# Tracking the collapse of the world economic system



## sideKahr (Oct 15, 2014)

This site displays in real time the difference between Western gold/silver prices (the paper trade) vs. Eastern gold/silver prices (trade in real metals). If either side allows too much disparity in price, then goodbye US Dollar.

Did The System Collapse?


----------



## Targetshooter (Dec 4, 2015)

The dollar is not worth as much to as it years ago and I really don't think it's going to get any better , I think the dollar will be a thing of the past . The only way we will be able to get anything then will be to barter ,buy with gold , silver or steal it . So with that said we know just what we need to stock up on .


----------



## Slippy (Nov 14, 2013)

sideKahr said:


> This site displays in real time the difference between Western gold/silver prices (the paper trade) vs. Eastern gold/silver prices (trade in real metals). If either side allows too much disparity in price, then goodbye US Dollar.
> 
> Did The System Collapse?


I'll have to put more time and thought into that link. I'll admit that I'm not really understanding the correlation as well as the net effect. 
@sideKahr, a little layman's term help for your good friend Slippy?


----------



## sideKahr (Oct 15, 2014)

Slippy said:


> I'll have to put more time and thought into that link. I'll admit that I'm not really understanding the correlation as well as the net effect.
> @sideKahr, a little layman's term help for your good friend Slippy?
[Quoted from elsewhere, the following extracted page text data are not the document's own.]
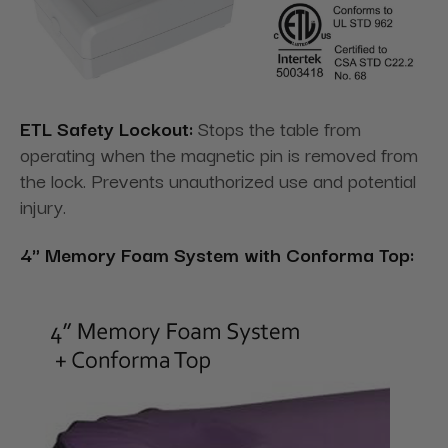
ETL Safety Lockout:
Stops the table from
operating when the magnetic pin is removed from
the lock. Prevents unauthorized use and potential
injury.
4" Memory Foam System with Conforma Top: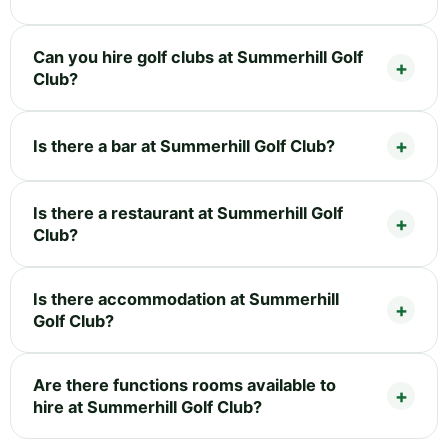
Can you hire golf clubs at Summerhill Golf
Club?
Is there a bar at Summerhill Golf Club?
Is there a restaurant at Summerhill Golf
Club?
Is there accommodation at Summerhill
Golf Club?
Are there functions rooms available to
hire at Summerhill Golf Club?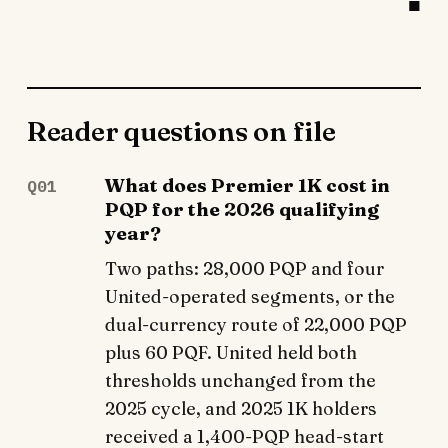
Reader questions on file
What does Premier 1K cost in
Q01
PQP for the 2026 qualifying
year?
Two paths: 28,000 PQP and four
United-operated segments, or the
dual-currency route of 22,000 PQP
plus 60 PQF. United held both
thresholds unchanged from the
2025 cycle, and 2025 1K holders
received a 1,400-PQP head-start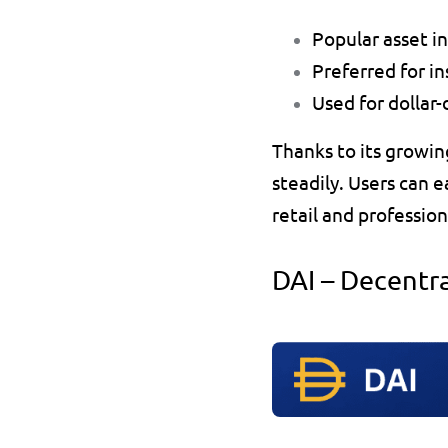
Popular asset i
Preferred for i
Used for dollar
Thanks to its growin
steadily. Users can ea
retail and profession
DAI – Decentr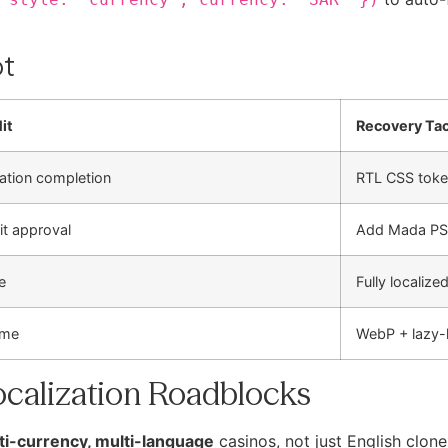
ot
it
Recovery Tac
ration completion
RTL CSS tok
t approval
Add Mada PSP
e
Fully localized
ime
WebP + lazy
calization Roadblocks
ti-currency, multi-language
casinos, not just English clone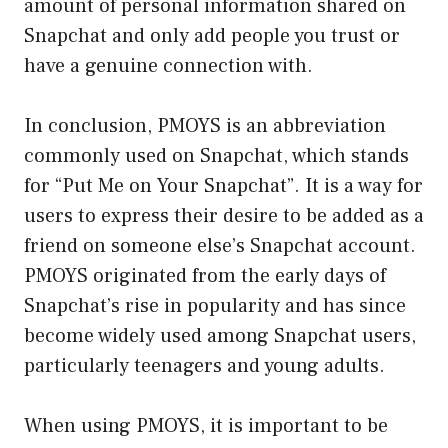
amount of personal information shared on
Snapchat and only add people you trust or
have a genuine connection with.
In conclusion, PMOYS is an abbreviation
commonly used on Snapchat, which stands
for “Put Me on Your Snapchat”. It is a way for
users to express their desire to be added as a
friend on someone else’s Snapchat account.
PMOYS originated from the early days of
Snapchat’s rise in popularity and has since
become widely used among Snapchat users,
particularly teenagers and young adults.
When using PMOYS, it is important to be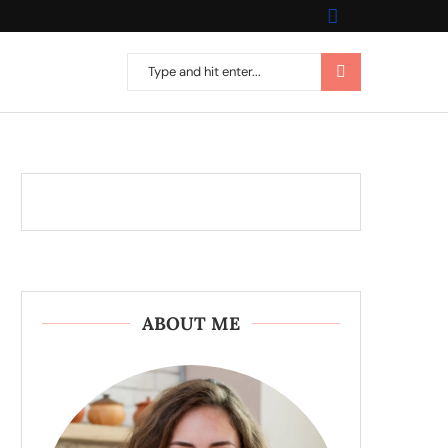
ABOUT ME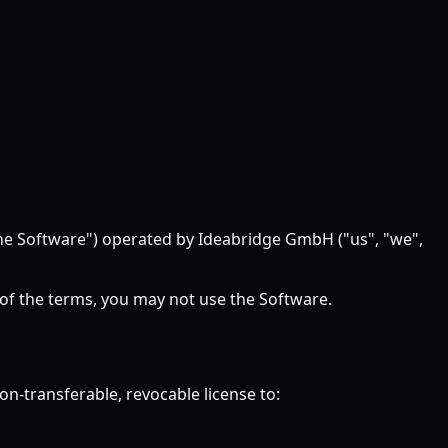
"the Software") operated by Ideabridge GmbH ("us", "we",
 of the terms, you may not use the Software.
n-transferable, revocable license to: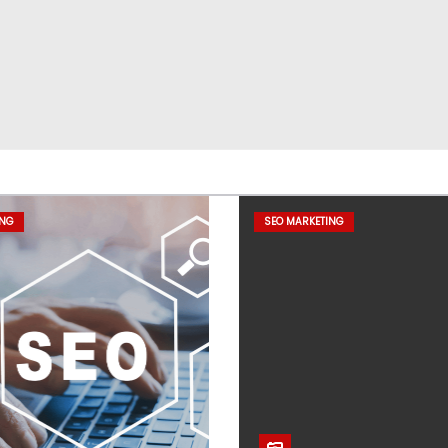
ING
SEO MARKETING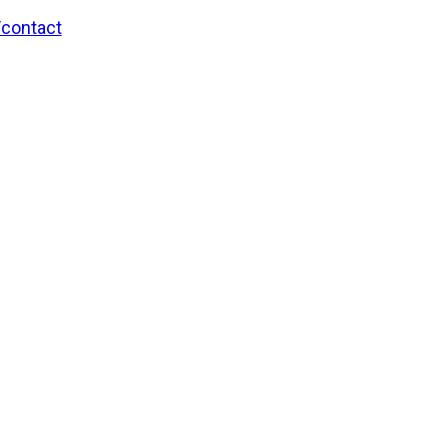
/contact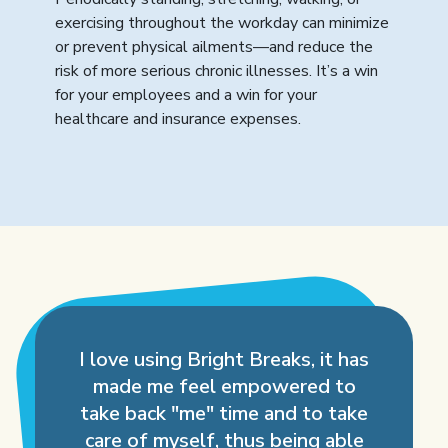
exercising throughout the workday can minimize
or prevent physical ailments—and reduce the
risk of more serious chronic illnesses. It’s a win
for your employees and a win for your
healthcare and insurance expenses.
I love using Bright Breaks, it has
made me feel empowered to
take back "me" time and to take
care of myself, thus being able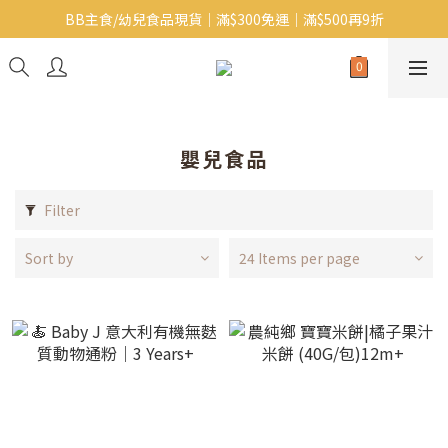
BB主食/幼兒食品現貨｜滿$300免運｜滿$500再9折
Baby J 意大利有機無麩質動物通粉 清貨平賣中!!
Baby J 有機蝴蝶麵熱賣中!
Baby J 意大利有機無麩質動物通粉 清貨平賣中!!
嬰兒食品
Filter
Sort by
24 Items per page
Slippy, I'll need some time to compose a comprehensible laymans answer to that one for someone who hasn't been following that field of study. Birthday celebration in the city tonight, so I'll get back to you on that ASAP. Okay?


----------



## A Watchman (Sep 14, 2015)

Hey Slip ..... when sideKahr gets around to explaining I to you, will you explain it to me?

Or maybe Mos, our resident banker could chime in.


----------